As a 24-year veteran, I have seen the unique challenges that many of my fellow servicemembers and veterans face. Among the veteran population, we have sadly seen a 53% increase in drug overdose mortality rates from 2010 to 2019. Four in 10 veterans struggle with illicit drug use, seven in 10 struggle with alcohol use, and one out of eight struggles with both.

This is an enormous obstacle that we need to address.

Had VA sent us their testimony in a more timely manner, I would have liked to address the initiatives they are talking about today.
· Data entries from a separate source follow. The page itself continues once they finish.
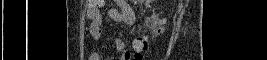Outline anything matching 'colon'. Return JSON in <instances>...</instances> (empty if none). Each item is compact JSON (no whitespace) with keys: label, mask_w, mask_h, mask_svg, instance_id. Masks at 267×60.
I'll return each mask as SVG.
<instances>
[{"label":"colon","mask_w":267,"mask_h":60,"mask_svg":"<svg viewBox=\"0 0 267 60\" xmlns=\"http://www.w3.org/2000/svg\"><path fill=\"white\" fill-rule=\"evenodd\" d=\"M147 45H148L147 38L144 36L137 37L134 40L135 53L133 55L135 59L137 60L143 59V52L147 50L148 47Z\"/></svg>","instance_id":"colon-1"}]
</instances>
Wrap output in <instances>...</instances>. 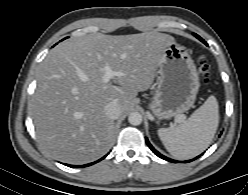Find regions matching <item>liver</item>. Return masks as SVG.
Wrapping results in <instances>:
<instances>
[{
  "label": "liver",
  "mask_w": 248,
  "mask_h": 195,
  "mask_svg": "<svg viewBox=\"0 0 248 195\" xmlns=\"http://www.w3.org/2000/svg\"><path fill=\"white\" fill-rule=\"evenodd\" d=\"M172 36L156 31L131 35L89 34L54 47L40 64L30 112L37 138L55 159L92 162L106 154L114 137L104 107L116 101L122 113L148 90ZM122 72L103 82L104 67ZM117 84V85H114Z\"/></svg>",
  "instance_id": "liver-1"
}]
</instances>
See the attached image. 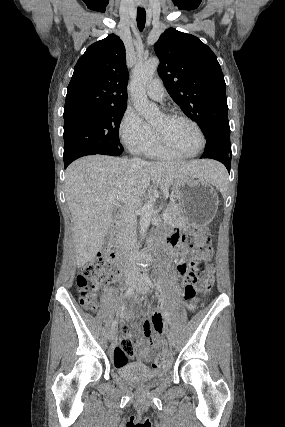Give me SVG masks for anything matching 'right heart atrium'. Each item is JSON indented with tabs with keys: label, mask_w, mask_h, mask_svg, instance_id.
<instances>
[{
	"label": "right heart atrium",
	"mask_w": 285,
	"mask_h": 427,
	"mask_svg": "<svg viewBox=\"0 0 285 427\" xmlns=\"http://www.w3.org/2000/svg\"><path fill=\"white\" fill-rule=\"evenodd\" d=\"M120 136L130 151L142 153L153 140L154 133L133 108H128L120 124Z\"/></svg>",
	"instance_id": "1"
}]
</instances>
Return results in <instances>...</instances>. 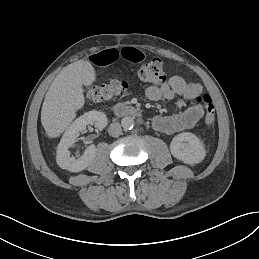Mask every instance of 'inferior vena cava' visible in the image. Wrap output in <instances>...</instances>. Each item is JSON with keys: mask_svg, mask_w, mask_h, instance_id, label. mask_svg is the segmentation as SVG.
<instances>
[{"mask_svg": "<svg viewBox=\"0 0 259 259\" xmlns=\"http://www.w3.org/2000/svg\"><path fill=\"white\" fill-rule=\"evenodd\" d=\"M108 132L110 136L118 137L122 132L121 125L118 122L110 124Z\"/></svg>", "mask_w": 259, "mask_h": 259, "instance_id": "602c4592", "label": "inferior vena cava"}]
</instances>
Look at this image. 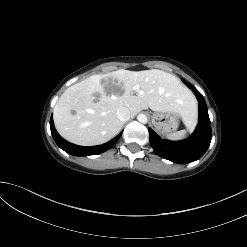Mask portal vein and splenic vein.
Returning <instances> with one entry per match:
<instances>
[{"instance_id": "1", "label": "portal vein and splenic vein", "mask_w": 247, "mask_h": 247, "mask_svg": "<svg viewBox=\"0 0 247 247\" xmlns=\"http://www.w3.org/2000/svg\"><path fill=\"white\" fill-rule=\"evenodd\" d=\"M133 90H139V87L138 86H135L134 88H133Z\"/></svg>"}]
</instances>
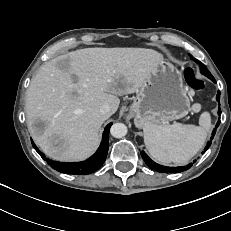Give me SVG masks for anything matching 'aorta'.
Listing matches in <instances>:
<instances>
[{
    "label": "aorta",
    "mask_w": 231,
    "mask_h": 231,
    "mask_svg": "<svg viewBox=\"0 0 231 231\" xmlns=\"http://www.w3.org/2000/svg\"><path fill=\"white\" fill-rule=\"evenodd\" d=\"M110 133L115 138H122L127 134V126L123 123H115L110 129Z\"/></svg>",
    "instance_id": "obj_1"
}]
</instances>
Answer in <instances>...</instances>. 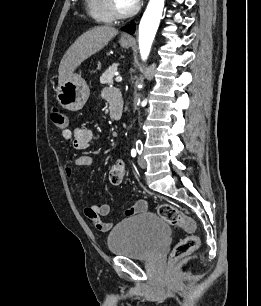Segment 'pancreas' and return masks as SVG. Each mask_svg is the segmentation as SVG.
I'll use <instances>...</instances> for the list:
<instances>
[{"instance_id": "cf45deb5", "label": "pancreas", "mask_w": 261, "mask_h": 306, "mask_svg": "<svg viewBox=\"0 0 261 306\" xmlns=\"http://www.w3.org/2000/svg\"><path fill=\"white\" fill-rule=\"evenodd\" d=\"M117 67L118 64H113L111 67H109L100 77V83L108 85L112 84L114 74L117 71Z\"/></svg>"}]
</instances>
In spite of that, I would like to acknowledge the VA Mental Health Residential Rehabilitation Treatment Programs, also called MH RRTP, provides rehabilitative and clinical care to veterans that need intensive specialty treatment for mental health and substance use disorders.

The MH RRTP continuum includes more than 70 programs for the treatment of substance use disorders (SUD) and more than 40 programs for the treatment of posttraumatic stress disorder (PTSD) with the expectation that all programs provide integrated, concurrent treatment for co-occurring SUD and mental health treatment needs.
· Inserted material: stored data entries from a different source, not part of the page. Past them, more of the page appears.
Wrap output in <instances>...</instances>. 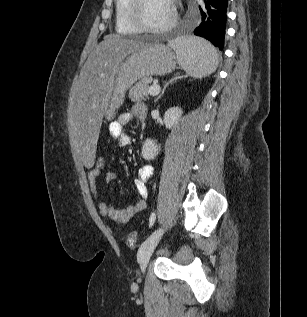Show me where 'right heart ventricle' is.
Segmentation results:
<instances>
[{"label": "right heart ventricle", "mask_w": 307, "mask_h": 317, "mask_svg": "<svg viewBox=\"0 0 307 317\" xmlns=\"http://www.w3.org/2000/svg\"><path fill=\"white\" fill-rule=\"evenodd\" d=\"M131 0H115V29L121 35H132L139 31L130 20Z\"/></svg>", "instance_id": "e07e8e85"}]
</instances>
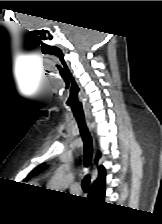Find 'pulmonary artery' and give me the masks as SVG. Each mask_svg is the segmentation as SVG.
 Returning <instances> with one entry per match:
<instances>
[{
    "label": "pulmonary artery",
    "mask_w": 162,
    "mask_h": 224,
    "mask_svg": "<svg viewBox=\"0 0 162 224\" xmlns=\"http://www.w3.org/2000/svg\"><path fill=\"white\" fill-rule=\"evenodd\" d=\"M71 192L73 193H79L81 191V185L80 182L76 181L74 182L70 187Z\"/></svg>",
    "instance_id": "1"
}]
</instances>
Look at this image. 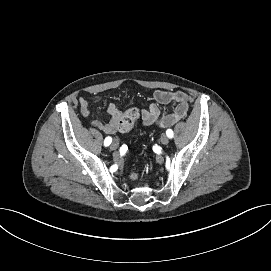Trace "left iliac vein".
Segmentation results:
<instances>
[{"label": "left iliac vein", "mask_w": 271, "mask_h": 271, "mask_svg": "<svg viewBox=\"0 0 271 271\" xmlns=\"http://www.w3.org/2000/svg\"><path fill=\"white\" fill-rule=\"evenodd\" d=\"M160 141L163 145H167L169 143V137L166 134H162Z\"/></svg>", "instance_id": "4c4485c4"}]
</instances>
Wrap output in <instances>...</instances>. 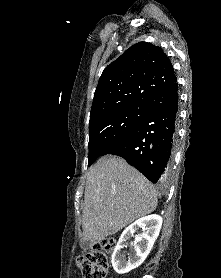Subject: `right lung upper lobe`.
<instances>
[{
	"instance_id": "right-lung-upper-lobe-1",
	"label": "right lung upper lobe",
	"mask_w": 221,
	"mask_h": 278,
	"mask_svg": "<svg viewBox=\"0 0 221 278\" xmlns=\"http://www.w3.org/2000/svg\"><path fill=\"white\" fill-rule=\"evenodd\" d=\"M176 81L167 55L158 46L140 42L103 71L94 93L90 119L147 98Z\"/></svg>"
}]
</instances>
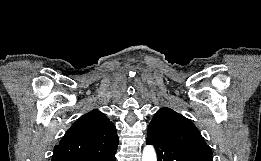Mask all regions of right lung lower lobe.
<instances>
[{"label": "right lung lower lobe", "mask_w": 261, "mask_h": 161, "mask_svg": "<svg viewBox=\"0 0 261 161\" xmlns=\"http://www.w3.org/2000/svg\"><path fill=\"white\" fill-rule=\"evenodd\" d=\"M118 145V144H117ZM117 145L102 152L91 153L71 158L66 161H115Z\"/></svg>", "instance_id": "1"}]
</instances>
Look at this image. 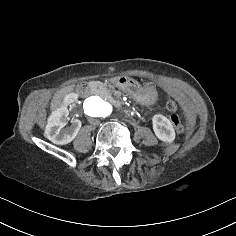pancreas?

That being said, veterans, through the MISSION Act, should be eligible to receive in-and out-patient substance abuse treatment in the community, when that is the appropriate course of action. I am very concerned about how VA has interpreted and differentiated between institutional and in-institutional extended care. It is becoming increasingly clear that once again bureaucracy has overcome intent.

VA continually repeats that there is “no wrong door” for veterans seeking substance abuse care, however, as we will hear from our witnesses on the second panel that there is inaccuracy and bureaucratic hyperbole with that statement.
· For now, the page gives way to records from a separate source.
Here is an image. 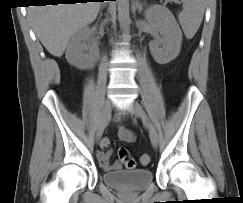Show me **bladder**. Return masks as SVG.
I'll use <instances>...</instances> for the list:
<instances>
[{"label":"bladder","instance_id":"1","mask_svg":"<svg viewBox=\"0 0 243 203\" xmlns=\"http://www.w3.org/2000/svg\"><path fill=\"white\" fill-rule=\"evenodd\" d=\"M105 184L124 192H139L153 181L151 169L109 171L102 174Z\"/></svg>","mask_w":243,"mask_h":203}]
</instances>
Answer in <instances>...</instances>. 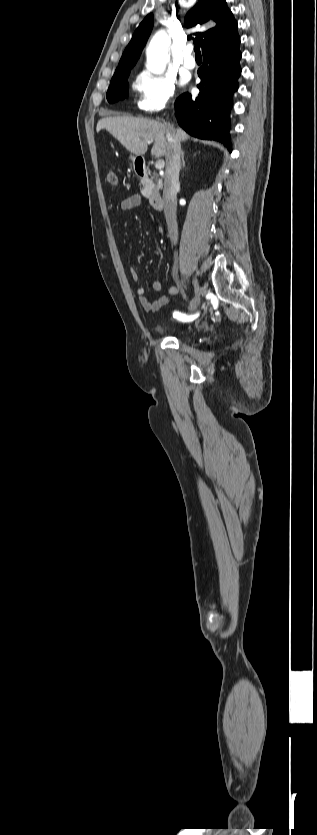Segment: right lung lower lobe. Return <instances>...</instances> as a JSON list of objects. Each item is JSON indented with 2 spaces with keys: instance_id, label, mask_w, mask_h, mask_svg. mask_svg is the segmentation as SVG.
Masks as SVG:
<instances>
[{
  "instance_id": "1",
  "label": "right lung lower lobe",
  "mask_w": 317,
  "mask_h": 835,
  "mask_svg": "<svg viewBox=\"0 0 317 835\" xmlns=\"http://www.w3.org/2000/svg\"><path fill=\"white\" fill-rule=\"evenodd\" d=\"M239 45L238 34L207 45L202 50L204 61L198 70L199 95L192 98L185 93L175 102L178 124L186 132L201 139L220 141L230 151V109L241 74Z\"/></svg>"
}]
</instances>
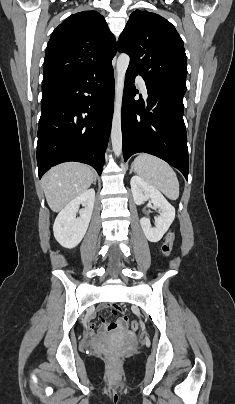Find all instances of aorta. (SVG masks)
Returning <instances> with one entry per match:
<instances>
[{"mask_svg":"<svg viewBox=\"0 0 235 404\" xmlns=\"http://www.w3.org/2000/svg\"><path fill=\"white\" fill-rule=\"evenodd\" d=\"M130 62V57L123 53L117 59V79L115 85L114 114L111 129V141L114 154L119 156L122 152V130H121V107L124 89L125 74Z\"/></svg>","mask_w":235,"mask_h":404,"instance_id":"1","label":"aorta"}]
</instances>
I would like to point out three instances where the VA has not embodied their “no wrong door” declaration.

First, we have heard from a specific veteran who struggles with PTSD and alcohol abuse. After many attempts and three months of trying to receive care, this veteran was not able to get the help that they needed. This was essentially a “locked door”. This veteran spoke with multiple congressional offices and with VA central office. They were eventually referred to community care, however, it was rescinded, as VA ensured that this veteran could receive the care that they need. This veteran still struggles with their sobriety today.

Next, is an example of VA presenting “no door” to a veteran. As we will hear during our second panel, there is another instance where a veteran sought care in the community. However, VA noted that they could not refer this veteran in the community if a VA bed was available within 30 days. Veterans can and should not have to wait 30 days to receive the care that they desperately need. The program attempting to assist this veteran was told that veterans must first go to a domiciliary, then a grant per diem program, such as a VA homeless shelter, and then to the Salvation Army. Then, after all of these options have been exhausted, they could be referred into the community. That is a disgrace.

Finally, we have heard from a veteran that has struggled with PTSD, substance use disorder, and has a history of TBI. This specific veteran was searching for a residential program for substance use disorder at the VA. However, this veteran was denied because they did not have a history of seeking help through the VA. Because this veteran had not been to the VA since 2017, their record was “closed,” and they were never contacted about receiving care. This appears to be a case where a veteran experienced a “missing door.” Luckily, a VSO paid for a treatment program for this veteran.

There is no excuse for any of the neglectful and harmful care that these veterans are experiencing, and we need to hold VA to a much higher standard.

These three stories may seem just anecdotal, but, as we’ll also hear in OIG’s testimony today, these are not isolated instances, and they are too much of a norm.

I am saddened and frustrated that this is how VA has been managing care for those who have selflessly served our country.

Thank you all for being here and I look forward to our discussion on both panels to best identify ways to improve access.

With that, I yield to Ranking Member Brownley for her opening statement.